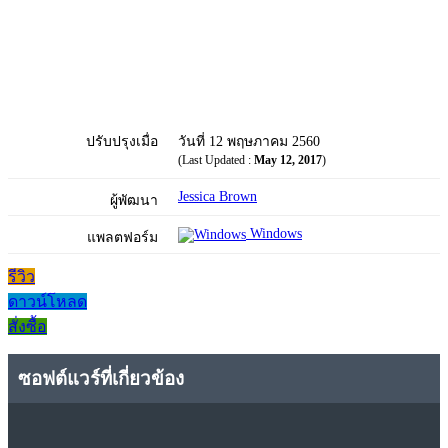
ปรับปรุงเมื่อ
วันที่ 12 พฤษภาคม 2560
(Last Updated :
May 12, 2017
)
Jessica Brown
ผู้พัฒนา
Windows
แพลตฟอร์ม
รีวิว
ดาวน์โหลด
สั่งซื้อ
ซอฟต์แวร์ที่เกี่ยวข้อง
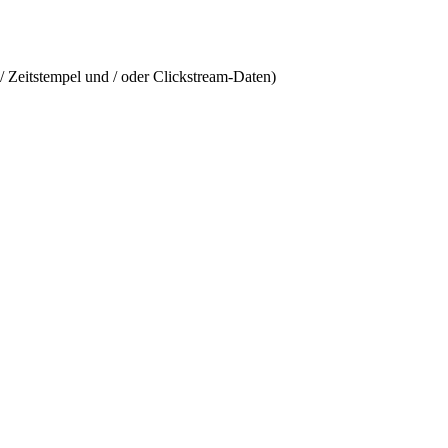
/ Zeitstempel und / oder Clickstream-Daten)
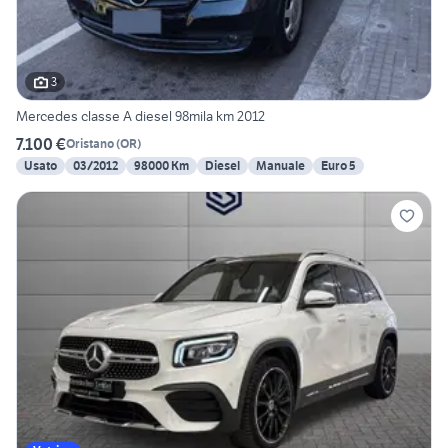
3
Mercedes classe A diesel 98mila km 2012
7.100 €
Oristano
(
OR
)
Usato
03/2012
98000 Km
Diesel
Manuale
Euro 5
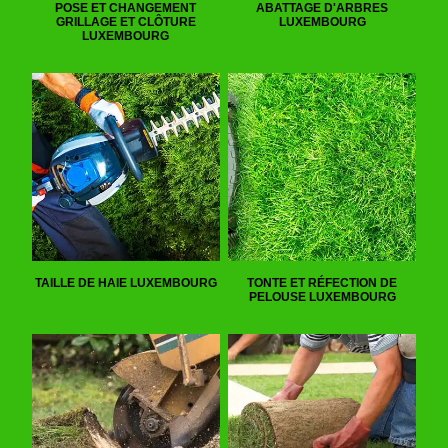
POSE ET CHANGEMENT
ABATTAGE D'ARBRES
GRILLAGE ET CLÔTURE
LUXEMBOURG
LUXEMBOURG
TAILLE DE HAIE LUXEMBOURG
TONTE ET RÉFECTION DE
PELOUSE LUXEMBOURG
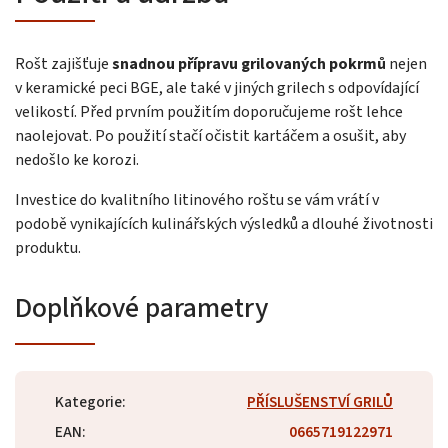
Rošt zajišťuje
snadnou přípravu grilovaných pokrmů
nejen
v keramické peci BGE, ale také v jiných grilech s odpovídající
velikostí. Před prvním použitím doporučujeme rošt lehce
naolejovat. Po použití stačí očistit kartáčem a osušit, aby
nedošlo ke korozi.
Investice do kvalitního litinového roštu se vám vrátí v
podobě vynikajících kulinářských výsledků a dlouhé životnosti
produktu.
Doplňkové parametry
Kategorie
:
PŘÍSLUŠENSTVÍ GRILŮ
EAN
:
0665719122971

→ Work task
Every line of the listing above is to be repeated exactly, with its pictures left out.

→ Completed task
ปรับปรุงเมื่อ
วันที่ 12 พฤษภาคม 2560
(Last Updated :
May 12, 2017
)
Jessica Brown
ผู้พัฒนา
Windows
แพลตฟอร์ม
รีวิว
ดาวน์โหลด
สั่งซื้อ
ซอฟต์แวร์ที่เกี่ยวข้อง
/ Zeitstempel und / oder Clickstream-Daten)
3
Mercedes classe A diesel 98mila km 2012
7.100 €
Oristano
(
OR
)
Usato
03/2012
98000 Km
Diesel
Manuale
Euro 5
POSE ET CHANGEMENT
ABATTAGE D'ARBRES
GRILLAGE ET CLÔTURE
LUXEMBOURG
LUXEMBOURG
TAILLE DE HAIE LUXEMBOURG
TONTE ET RÉFECTION DE
PELOUSE LUXEMBOURG
Rošt zajišťuje
snadnou přípravu grilovaných pokrmů
nejen
v keramické peci BGE, ale také v jiných grilech s odpovídající
velikostí. Před prvním použitím doporučujeme rošt lehce
naolejovat. Po použití stačí očistit kartáčem a osušit, aby
nedošlo ke korozi.
Investice do kvalitního litinového roštu se vám vrátí v
podobě vynikajících kulinářských výsledků a dlouhé životnosti
produktu.
Doplňkové parametry
Kategorie
:
PŘÍSLUŠENSTVÍ GRILŮ
EAN
:
0665719122971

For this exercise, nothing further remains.